- #1
- #2
将棋PRESSBACK NUMBER
藤井聡太20歳は「簡単に勝っているようだけど、本当は普通じゃない」高見泰地29歳も脱帽の“勝ち筋と人間性”「普段は自然体で…」
posted2023/04/23 06:01
text by
茂野聡士Satoshi Shigeno
photograph by
JIJI PRESS
4月5、6日に開催された第81期名人戦第1局で、藤井聡太竜王(20/王位・棋王・叡王・王将・棋聖と六冠)は渡辺明名人(38)に先勝した。棋士はこの一局をどのように解釈し、対局を見つめていたのか。高見泰地七段(29)に2人の心境を推察してもらいながら解説してもらった。(全2回の2回目/#1から読む)
長い対局時間は“嬉しい”と思って指しているのでは
――前編では対局全体について聞きましたが、藤井竜王を中心に、もう少し将棋という競技の内容について聞いてみたいと思います。名人戦第1局は藤井竜王にとって、初めての「9時間」という持ち時間の中での闘いでした。対局時間が延びることというのは棋士にとってどういう感覚があるのでしょうか。

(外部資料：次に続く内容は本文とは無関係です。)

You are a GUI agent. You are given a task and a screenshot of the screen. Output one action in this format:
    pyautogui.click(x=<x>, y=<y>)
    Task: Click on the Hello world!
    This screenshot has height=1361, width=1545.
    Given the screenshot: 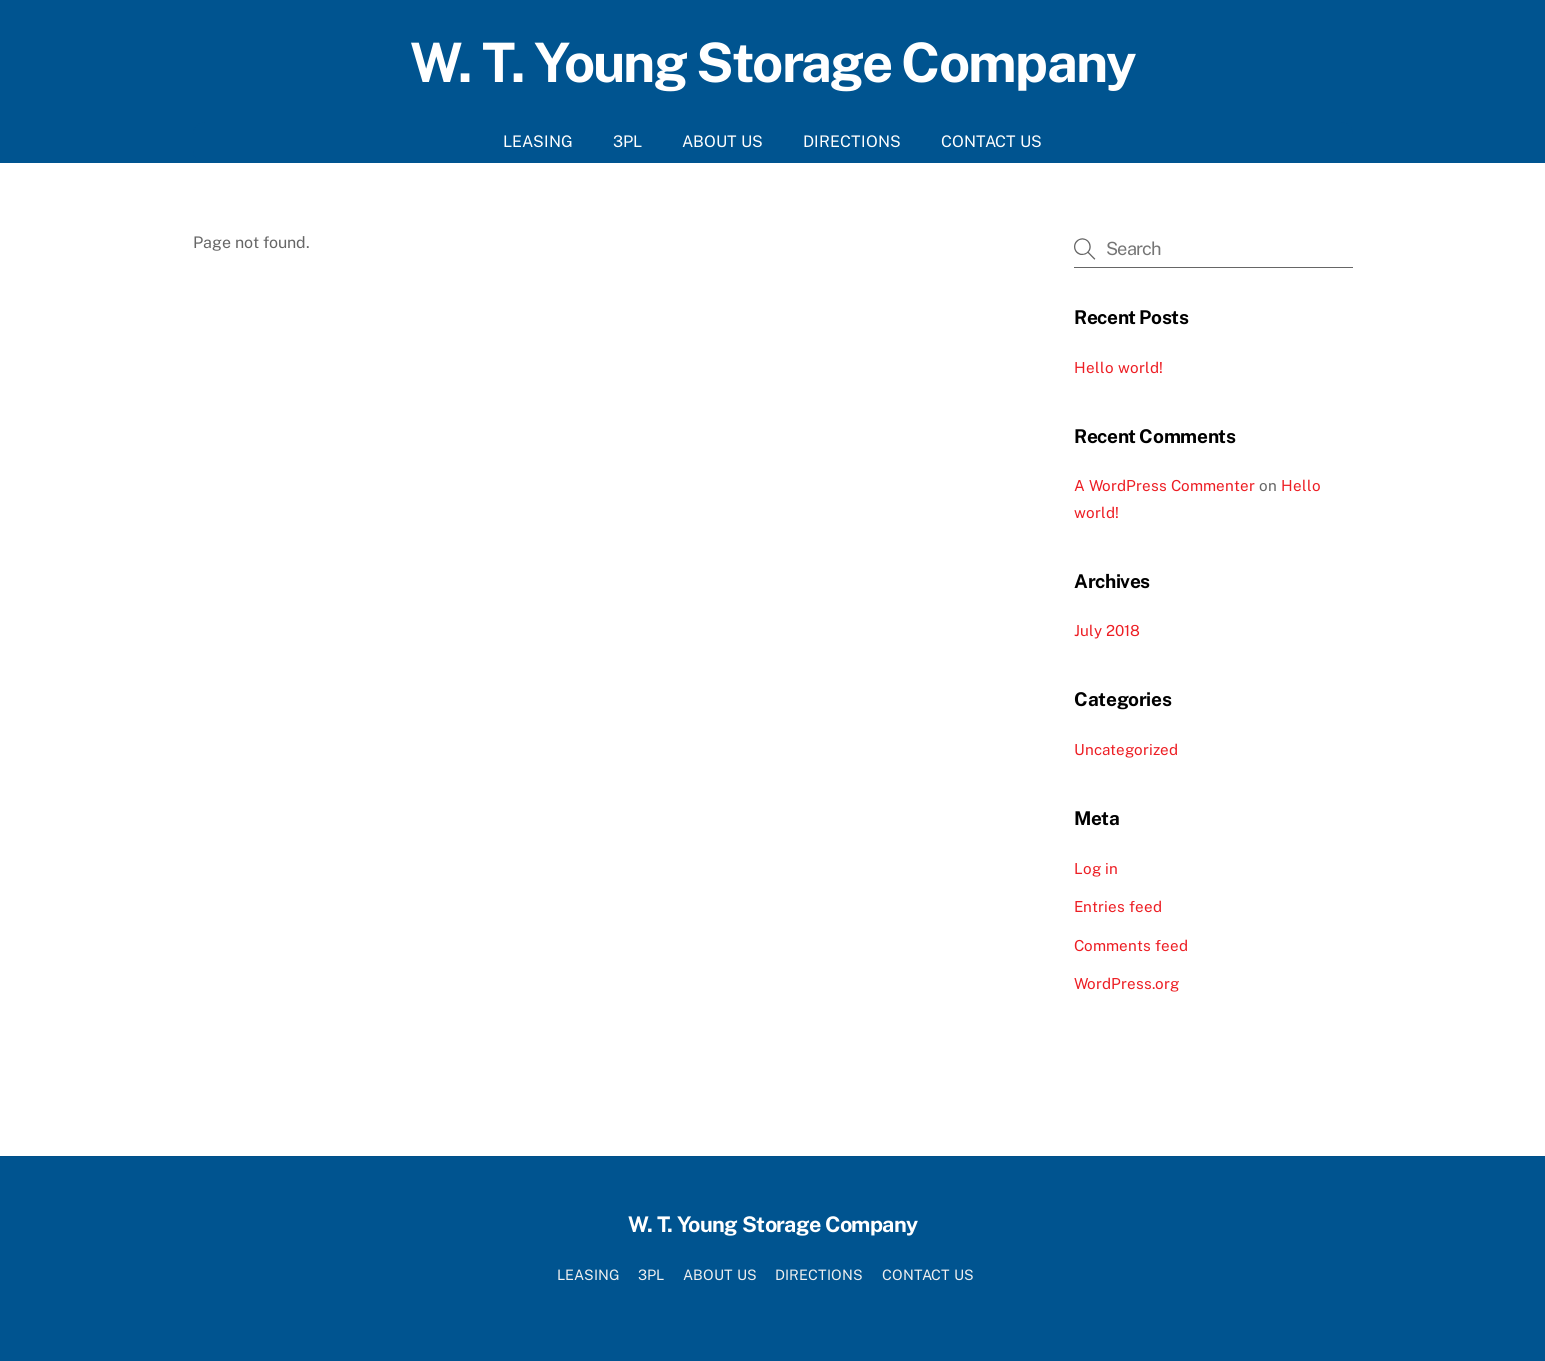 What is the action you would take?
    pyautogui.click(x=1118, y=367)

高見 未知の時間というか……実戦として経験したことがないのは事実でした。ただそこでも藤井竜王の非凡さが垣間見えた印象です。将棋と持ち時間という観点から話しますと、まず奨励会(※棋士を目指すための養成組織)時代は1時間30分です。そこから棋士になると、徐々に3、4、5、6時間と長時間の対局を経験していきます。すでに藤井竜王は持ち時間8時間の竜王戦、王位戦、王将戦を経験されていますが、9時間は2日制でさらに夕食休憩があります。総力戦という感覚が藤井竜王ご自身の中にはあるのでしょうが……むしろ藤井竜王は〈長時間であればあるほど強い〉というのが最近改めてよくわかってきています。なので、見ている限りの感覚ですが――もはや嬉しいと思って指しているんじゃないでしょうか(笑)。将棋、そして考えることが本当に好きという印象ですからね。
――終盤戦に入っても藤井竜王はしっかりと時間を使いながら、勝利への道筋を立てていた印象でした。
高見 藤井竜王は、昨年度に一般棋戦グランドスラムを達成したことがその証拠であるように――短い時間でパッパッと指していっても非常にクオリティの高い、正解に限りなく近い手を繰り出し続けられます。そこに加えて、考える時間が長くなるほど精度はさらに増します。そういう意味では藤井竜王の将棋の質として一番いいパフォーマンスに近づくのが長い持ち時間で、しかも長考しても集中力が切れないのは現在の強みなのかなと感じます。
評価値が表示されない世界観での“せめぎ合い”とは
――高見さんの棋士としての感覚を聞きたいのですが、長考することと集中力のバランスは保てるものなのでしょうか。